Using the records below, copy exactly the part that opens with the line holding "부산시는 시민 교통비 부담 완화와 생활물가 안정을 위" and closes with the line holding "저가 여러분들을 안내해드립니다.", minus the pictures.

Extracted material>
[Start of section]
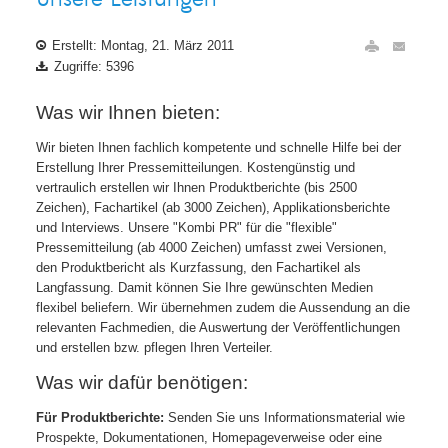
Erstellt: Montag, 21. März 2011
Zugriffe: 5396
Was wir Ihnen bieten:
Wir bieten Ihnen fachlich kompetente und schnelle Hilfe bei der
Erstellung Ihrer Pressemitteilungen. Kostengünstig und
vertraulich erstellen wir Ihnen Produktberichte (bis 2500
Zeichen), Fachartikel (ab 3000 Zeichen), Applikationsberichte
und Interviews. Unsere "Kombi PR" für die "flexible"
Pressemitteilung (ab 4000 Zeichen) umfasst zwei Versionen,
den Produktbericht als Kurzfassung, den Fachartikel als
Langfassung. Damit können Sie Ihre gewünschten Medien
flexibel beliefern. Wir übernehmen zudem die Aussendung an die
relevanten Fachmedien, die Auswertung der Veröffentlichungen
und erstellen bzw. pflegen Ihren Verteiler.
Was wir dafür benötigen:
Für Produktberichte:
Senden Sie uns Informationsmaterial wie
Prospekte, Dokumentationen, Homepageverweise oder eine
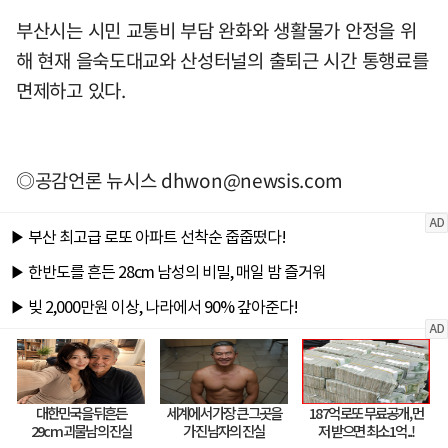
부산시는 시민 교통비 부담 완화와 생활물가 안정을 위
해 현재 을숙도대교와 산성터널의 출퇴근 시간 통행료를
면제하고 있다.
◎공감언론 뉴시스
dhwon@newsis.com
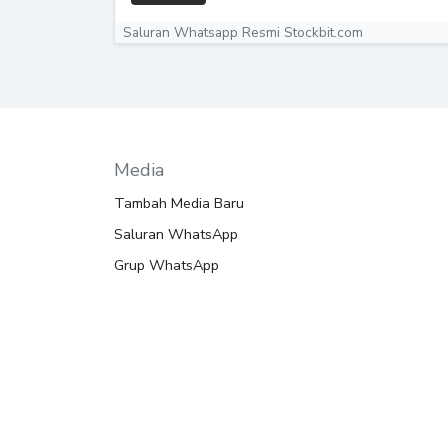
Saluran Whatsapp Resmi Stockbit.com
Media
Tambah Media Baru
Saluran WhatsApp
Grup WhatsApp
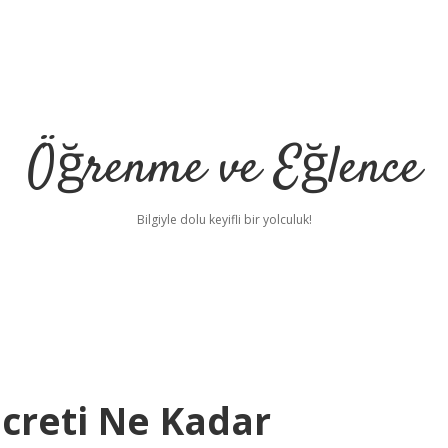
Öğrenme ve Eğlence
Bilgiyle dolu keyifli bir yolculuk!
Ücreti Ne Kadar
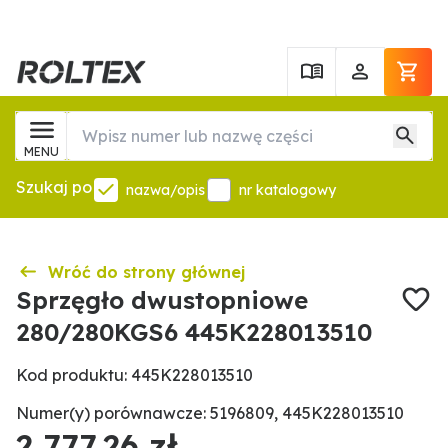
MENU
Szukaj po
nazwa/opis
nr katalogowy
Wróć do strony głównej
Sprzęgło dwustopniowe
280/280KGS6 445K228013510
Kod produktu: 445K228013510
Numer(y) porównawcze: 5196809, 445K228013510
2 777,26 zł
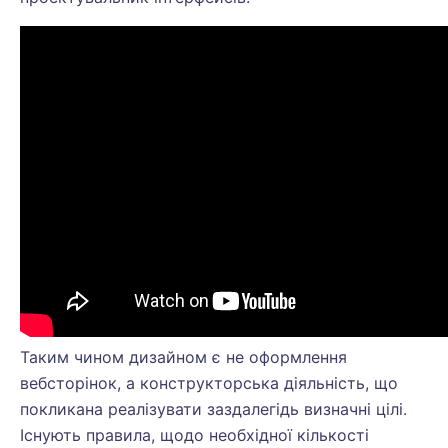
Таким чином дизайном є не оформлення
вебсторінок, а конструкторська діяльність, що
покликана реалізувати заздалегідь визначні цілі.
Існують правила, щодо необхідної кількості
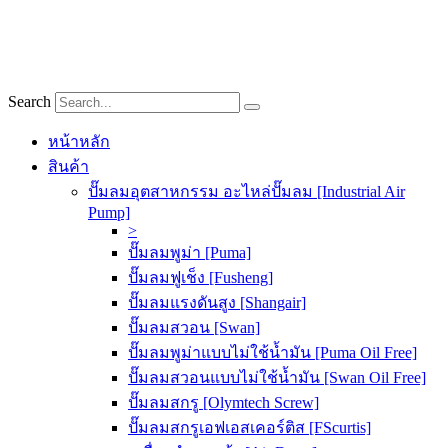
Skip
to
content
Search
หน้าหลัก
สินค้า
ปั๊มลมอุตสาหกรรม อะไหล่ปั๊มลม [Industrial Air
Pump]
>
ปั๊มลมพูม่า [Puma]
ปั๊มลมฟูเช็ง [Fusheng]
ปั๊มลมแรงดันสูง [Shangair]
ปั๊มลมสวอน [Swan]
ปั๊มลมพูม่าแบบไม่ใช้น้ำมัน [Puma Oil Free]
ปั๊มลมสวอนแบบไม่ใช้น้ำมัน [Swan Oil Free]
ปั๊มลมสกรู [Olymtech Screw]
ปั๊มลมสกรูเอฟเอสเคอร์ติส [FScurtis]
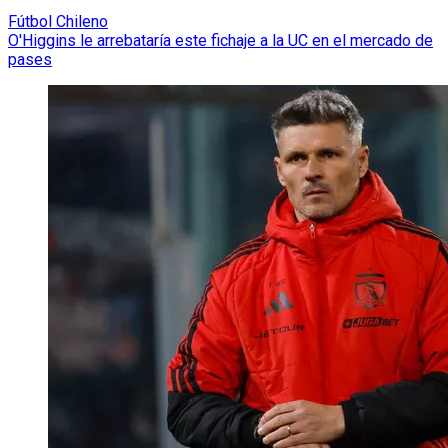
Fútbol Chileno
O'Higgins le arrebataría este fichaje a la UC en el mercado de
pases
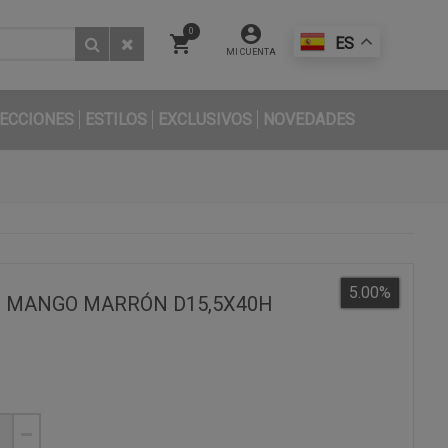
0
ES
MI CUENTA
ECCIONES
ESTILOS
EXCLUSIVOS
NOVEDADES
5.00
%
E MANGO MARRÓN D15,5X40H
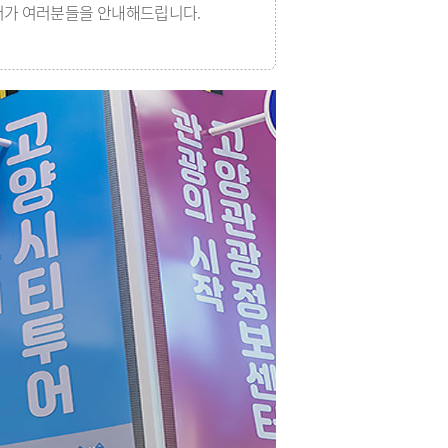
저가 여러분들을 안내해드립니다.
[End of section]
[Start of section]
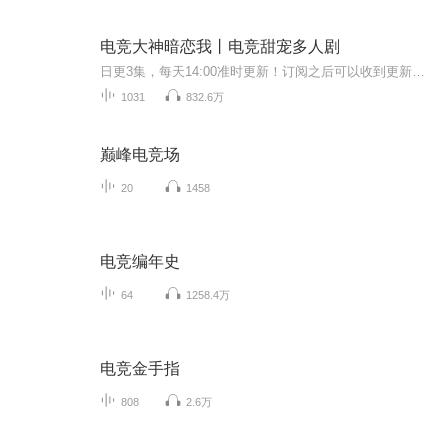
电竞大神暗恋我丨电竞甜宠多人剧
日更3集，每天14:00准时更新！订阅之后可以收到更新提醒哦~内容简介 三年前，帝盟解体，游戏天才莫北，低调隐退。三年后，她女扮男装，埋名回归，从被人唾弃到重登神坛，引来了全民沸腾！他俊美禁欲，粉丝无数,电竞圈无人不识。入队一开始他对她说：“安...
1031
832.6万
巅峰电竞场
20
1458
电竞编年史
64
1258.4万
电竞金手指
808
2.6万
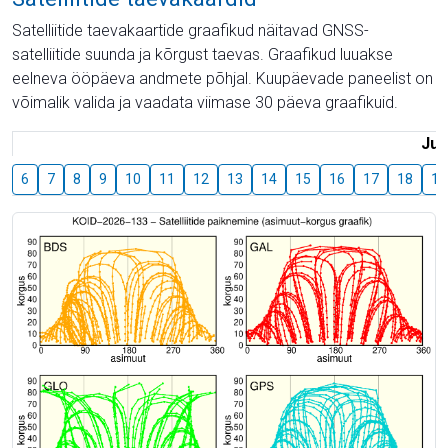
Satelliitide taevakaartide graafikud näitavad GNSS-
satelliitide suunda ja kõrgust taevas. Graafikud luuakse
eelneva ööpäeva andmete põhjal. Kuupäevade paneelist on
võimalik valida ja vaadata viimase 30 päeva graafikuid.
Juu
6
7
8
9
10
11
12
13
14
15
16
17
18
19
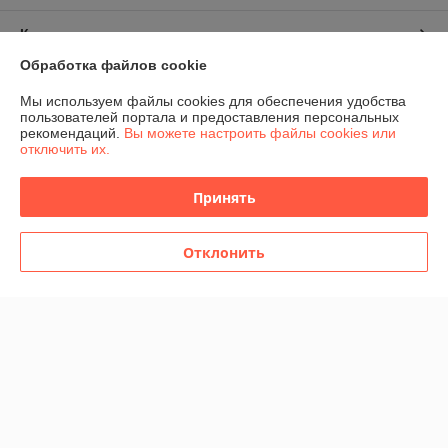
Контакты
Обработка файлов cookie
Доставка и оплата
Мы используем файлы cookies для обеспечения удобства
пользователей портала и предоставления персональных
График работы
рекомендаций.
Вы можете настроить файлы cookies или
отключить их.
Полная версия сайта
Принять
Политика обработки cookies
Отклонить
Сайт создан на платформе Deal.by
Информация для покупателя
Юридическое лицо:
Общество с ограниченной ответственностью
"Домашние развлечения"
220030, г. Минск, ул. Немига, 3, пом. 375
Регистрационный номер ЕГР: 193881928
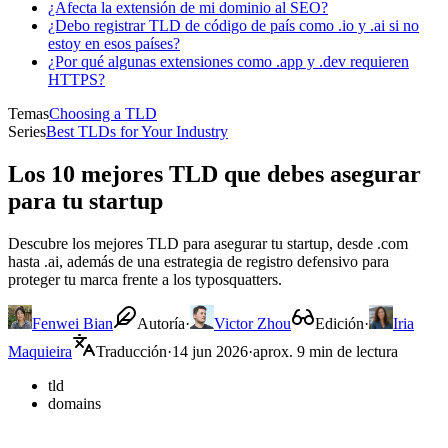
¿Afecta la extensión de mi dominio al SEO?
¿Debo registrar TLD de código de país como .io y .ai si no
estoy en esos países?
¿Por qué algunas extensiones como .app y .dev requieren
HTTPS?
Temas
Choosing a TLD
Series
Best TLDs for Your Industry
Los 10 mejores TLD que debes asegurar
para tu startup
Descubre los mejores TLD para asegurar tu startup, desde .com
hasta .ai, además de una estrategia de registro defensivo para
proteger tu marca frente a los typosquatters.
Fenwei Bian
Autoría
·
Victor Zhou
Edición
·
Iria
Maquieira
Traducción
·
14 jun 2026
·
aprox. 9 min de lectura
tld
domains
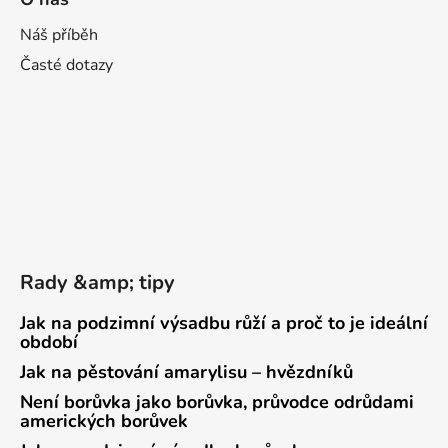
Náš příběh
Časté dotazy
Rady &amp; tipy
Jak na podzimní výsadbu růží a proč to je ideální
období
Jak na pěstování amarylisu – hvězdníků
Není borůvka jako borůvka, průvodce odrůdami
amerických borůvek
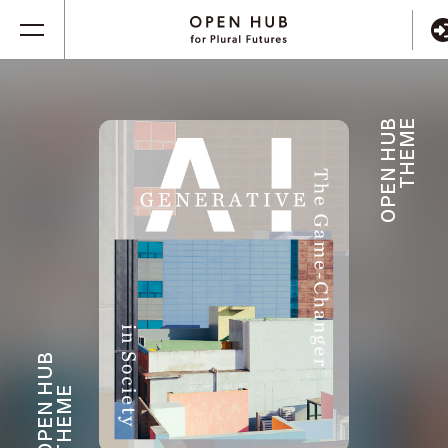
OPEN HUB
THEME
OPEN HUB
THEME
[End of section]
Solved problem>
부산시는 시민 교통비 부담 완화와 생활물가 안정을 위
해 현재 을숙도대교와 산성터널의 출퇴근 시간 통행료를
면제하고 있다.
◎공감언론 뉴시스
dhwon@newsis.com
Saluran Whatsapp Resmi Stockbit.com
Media
Tambah Media Baru
Saluran WhatsApp
Grup WhatsApp
Öğrenme ve Eğlence
Bilgiyle dolu keyifli bir yolculuk!
Ücreti Ne Kadar
MENU
Szukaj po
nazwa/opis
nr katalogowy
Wróć do strony głównej
Sprzęgło dwustopniowe
280/280KGS6 445K228013510
Kod produktu: 445K228013510
Numer(y) porównawcze: 5196809, 445K228013510
2 777,26 zł
Таким чином дизайном є не оформлення
вебсторінок, а конструкторська діяльність, що
покликана реалізувати заздалегідь визначні цілі.
Існують правила, щодо необхідної кількості
Skip
to
content
Search
หน้าหลัก
สินค้า
ปั๊มลมอุตสาหกรรม อะไหล่ปั๊มลม [Industrial Air
Pump]
>
ปั๊มลมพูม่า [Puma]
ปั๊มลมฟูเช็ง [Fusheng]
ปั๊มลมแรงดันสูง [Shangair]
ปั๊มลมสวอน [Swan]
ปั๊มลมพูม่าแบบไม่ใช้น้ำมัน [Puma Oil Free]
ปั๊มลมสวอนแบบไม่ใช้น้ำมัน [Swan Oil Free]
ปั๊มลมสกรู [Olymtech Screw]
ปั๊มลมสกรูเอฟเอสเคอร์ติส [FScurtis]
Fútbol Chileno
O'Higgins le arrebataría este fichaje a la UC en el mercado de
pases
0
ES
MI CUENTA
ECCIONES
ESTILOS
EXCLUSIVOS
NOVEDADES
5.00
%
E MANGO MARRÓN D15,5X40H
저가 여러분들을 안내해드립니다.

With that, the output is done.